On the discussion panel are Robert Hughes, Jr., professor, University of Illinois Department of Human and Community Development; Mary Maurer, assistant dean for field education and clinical assistant professor of field education, U of I School of Social Work; and Carol Wilson-Smith, clinical assistant professor of field education, U of I School of Social Work.
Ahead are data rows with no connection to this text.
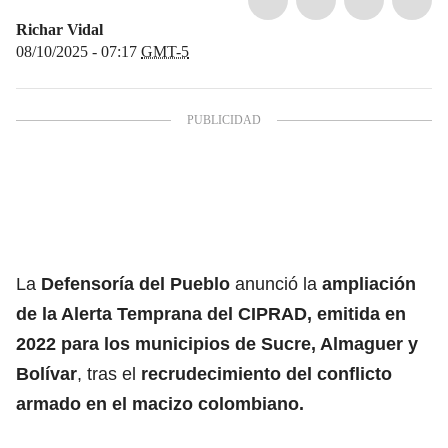
Richar Vidal
08/10/2025 - 07:17
GMT-5
La
Defensoría del Pueblo
anunció la
ampliación
de la Alerta Temprana del CIPRAD, emitida en
2022
para los municipios de Sucre, Almaguer y
Bolívar
, tras el
recrudecimiento del conflicto
armado en el macizo colombiano.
Years ago, Medora was a booming rural community with a thriving middle class. But the factories and farms have closed and the population has dwindled. Filmmakers Andrew Cohn and Davy Rothbart traveled to the tiny town after reading a 2009 story in The New York Times about the struggles of the basketball team. The next fall, with the blessing of Medora High School and the local community, they began to document a year in the life of some of the players and coaches.

The Hornets’ three coaches are all volunteers who hold down full-time jobs as a cop, a preacher, and a stonecutter. Rusty Rogers, the six-foot, five-inch center, is virtually homeless due to his mother’s problems with alcohol, and lives with point guard Zach Fish in public housing. Shooting guard Dylan McSoley wonders whether he should reach out to his dad, a man he’s never met who lives in the next town over. Robby Armstrong, a farmer’s son, wants to be the first in his family to complete high school, while Chaz Cowles, arrested on a gun charge, does his best to stay out of trouble with the law.

While the film follows this particular team in this particular place, ultimately Medora is a film about America, and the thousands of small towns across the country facing the same fight. As one resident observes, “Once we lose these small towns, we can’t get them back.”

Medora premieres on the PBS series Independent Lens at 9 p.m. Monday, March 31st, on WILL-TV.